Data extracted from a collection

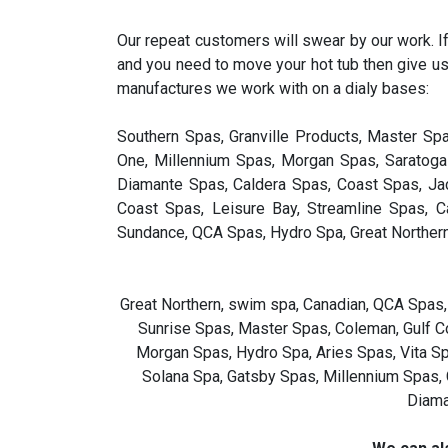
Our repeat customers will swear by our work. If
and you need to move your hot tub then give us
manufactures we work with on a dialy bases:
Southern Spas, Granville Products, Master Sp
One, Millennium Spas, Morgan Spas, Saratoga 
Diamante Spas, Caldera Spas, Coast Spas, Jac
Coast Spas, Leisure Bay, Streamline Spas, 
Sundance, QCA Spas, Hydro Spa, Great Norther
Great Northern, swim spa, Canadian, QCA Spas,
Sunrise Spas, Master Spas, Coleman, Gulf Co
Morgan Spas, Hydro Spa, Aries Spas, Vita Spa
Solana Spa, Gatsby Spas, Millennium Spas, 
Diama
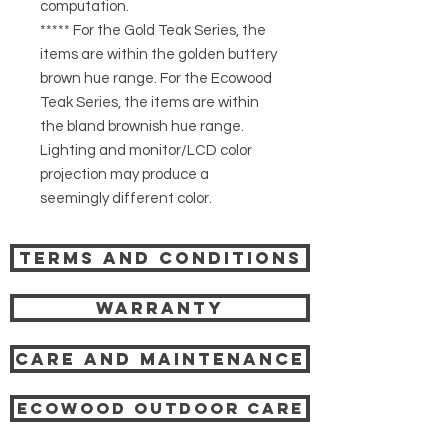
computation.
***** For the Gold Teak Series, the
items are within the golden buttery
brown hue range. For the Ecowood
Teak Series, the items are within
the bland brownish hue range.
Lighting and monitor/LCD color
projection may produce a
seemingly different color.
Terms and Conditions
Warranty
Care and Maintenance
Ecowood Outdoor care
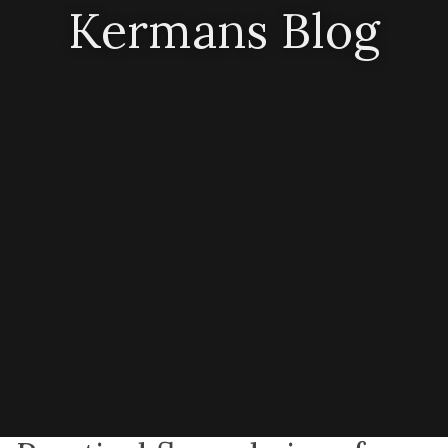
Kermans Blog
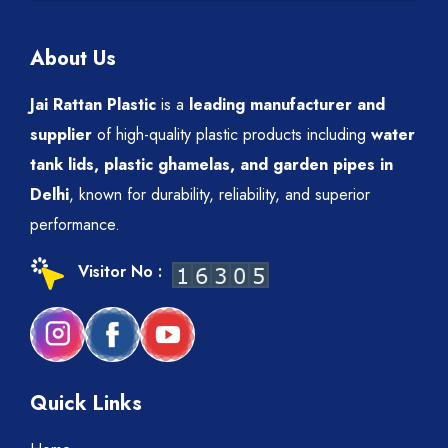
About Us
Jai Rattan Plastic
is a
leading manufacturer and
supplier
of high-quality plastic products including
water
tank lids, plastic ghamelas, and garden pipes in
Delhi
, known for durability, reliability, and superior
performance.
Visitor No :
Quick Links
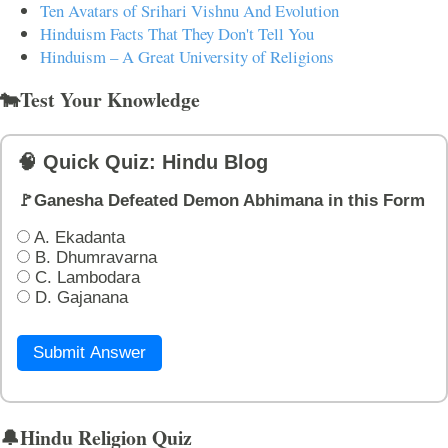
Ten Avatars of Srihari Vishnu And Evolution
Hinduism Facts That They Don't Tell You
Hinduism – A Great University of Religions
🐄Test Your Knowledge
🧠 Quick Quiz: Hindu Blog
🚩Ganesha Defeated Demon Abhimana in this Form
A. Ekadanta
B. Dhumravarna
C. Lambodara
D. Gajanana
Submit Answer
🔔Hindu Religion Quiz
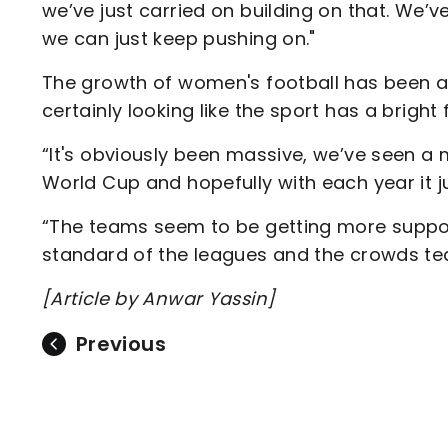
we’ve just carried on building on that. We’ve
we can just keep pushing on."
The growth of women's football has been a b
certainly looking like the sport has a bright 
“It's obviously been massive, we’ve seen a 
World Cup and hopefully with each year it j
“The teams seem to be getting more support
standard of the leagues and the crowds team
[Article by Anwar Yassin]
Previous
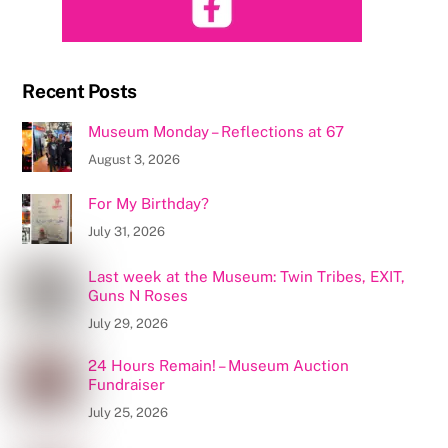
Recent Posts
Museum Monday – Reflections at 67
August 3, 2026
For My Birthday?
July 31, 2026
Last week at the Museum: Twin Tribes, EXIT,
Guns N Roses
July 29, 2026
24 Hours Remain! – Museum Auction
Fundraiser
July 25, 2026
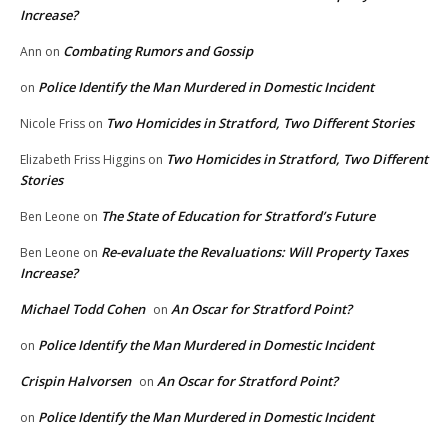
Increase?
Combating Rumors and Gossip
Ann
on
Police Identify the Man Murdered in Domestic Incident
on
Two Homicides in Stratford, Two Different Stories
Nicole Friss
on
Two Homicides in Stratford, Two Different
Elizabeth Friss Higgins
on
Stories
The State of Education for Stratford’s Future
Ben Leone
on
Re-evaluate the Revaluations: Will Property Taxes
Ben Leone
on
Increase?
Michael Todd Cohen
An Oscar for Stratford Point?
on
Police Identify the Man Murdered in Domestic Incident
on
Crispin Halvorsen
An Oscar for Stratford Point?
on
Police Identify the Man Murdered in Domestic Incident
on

• [THE PROBLEM]: Using the data above, transcribe exactly the lines between those containing "Hinduism Facts That They Don't Tell You" and "getting more support", inclusive, and leave every picture behind.

• [FINAL ANSWER]:
Hinduism Facts That They Don't Tell You
Hinduism – A Great University of Religions
🐄Test Your Knowledge
🧠 Quick Quiz: Hindu Blog
🚩Ganesha Defeated Demon Abhimana in this Form
A. Ekadanta
B. Dhumravarna
C. Lambodara
D. Gajanana
Submit Answer
🔔Hindu Religion Quiz
we’ve just carried on building on that. We’ve
we can just keep pushing on."
The growth of women's football has been a b
certainly looking like the sport has a bright 
“It's obviously been massive, we’ve seen a 
World Cup and hopefully with each year it j
“The teams seem to be getting more support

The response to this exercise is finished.